Early in 2006, Bob Castellini summoned me to his offices on the top floor of what was then the Enquirer building. MLB had approved Carl Lindner’s sale of the Reds to Castellini’s group weeks earlier, in Jan. 2006. Castellini wanted to meet me and show me something.
He pulled an Enquirer sports section from a briefcase. It was from a recent season, sometime in the middle of an extended slide in the standings. The Reds would finish with a losing record for five years in a row, 2001-2005. They hadn’t done that in half a century.
I’d written a column suggesting Reds baseball was not the local institution it had been. Loyalty to the club and the game had long been assumed in Cincinnati. Those days were gone, I wrote. “RIP, Baseball Town’’ was the headline. Castellini said that column was a reason he bought the Reds.

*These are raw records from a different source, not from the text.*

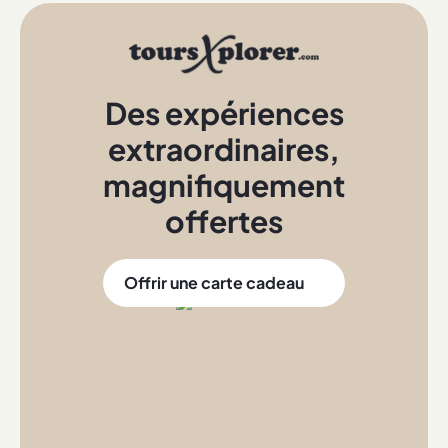
Des expériences
extraordinaires
,
magnifiquement
offertes
Offrir une carte cadeau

We’re still having the debate. We worry over the club and the game non-stop. We ask the question, “Is baseball dying?’’ Some of us conclude it is. RIP, Baseball Town.
We grow too soon old and too late smart.
During the Reds recent fun run through the game, home attendance bloomed. A weekend series with the Yankees drew 110,000, even as the Reds finished the series eight games under .500.
The Club won eight in a row on the road, then drew 127,000 for a Fri-Sat-Sun three-gamer with the Braves. Last weekend, Milwaukee was in town. More than 112,000 showed up.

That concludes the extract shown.